--- WHAT THE EXERCISE ASKS ---
Search the material for the string "http", then report how many lines hold it, with no other text.

SOURCE DATA section start

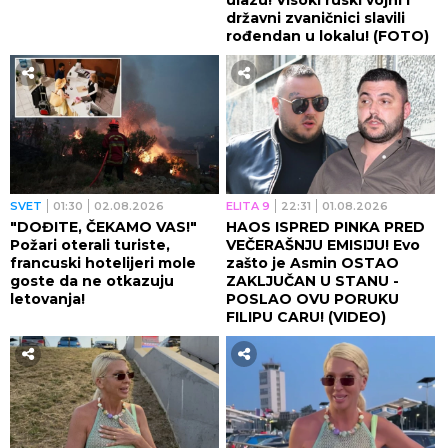
državni zvaničnici slavili
rođendan u lokalu! (FOTO)
SVET
01:30
02.08.2026
ELITA 9
22:31
01.08.2026
"DOĐITE, ČEKAMO VAS!"
HAOS ISPRED PINKA PRED
Požari oterali turiste,
VEČERAŠNJU EMISIJU! Evo
francuski hotelijeri mole
zašto je Asmin OSTAO
goste da ne otkazuju
ZAKLJUČAN U STANU -
letovanja!
POSLAO OVU PORUKU
FILIPU CARU! (VIDEO)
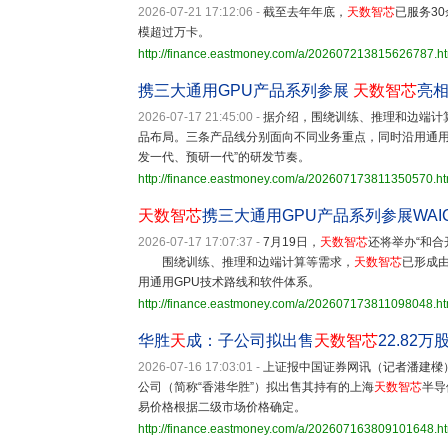
2026-07-21 17:12:06
-
截至去年年底，
天数智芯
已服务3
模超过万卡。
http://finance.eastmoney.com/a/202607213815626787.h
携三大通用GPU产品系列参展
天数智芯
亮相W
2026-07-17 21:45:00
-
据介绍，围绕训练、推理和边端计
品布局。三条产品线分别面向不同业务重点，同时沿用通用
发一代、预研一代”的研发节奏。
http://finance.eastmoney.com/a/202607173811350570.ht
天数智芯
携三大通用GPU产品系列参展WAIC
2026-07-17 17:07:37
-
7月19日，
天数智芯
还将举办“和合
围绕训练、推理和边端计算等需求，
天数智芯
已形成
用通用GPU技术路线和软件体系。
http://finance.eastmoney.com/a/202607173811098048.ht
华胜
天
成：子公司拟出售
天数智芯
22.82万
2026-07-16 17:03:01
-
上证报中国证券网讯（记者潘建樑
公司（简称“香港华胜”）拟出售其持有的上海
天数智芯
半导
易价格根据二级市场价格确定。
http://finance.eastmoney.com/a/202607163809101648.h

SOURCE DATA section end

--- RESPONSE TO THE TASK ---
4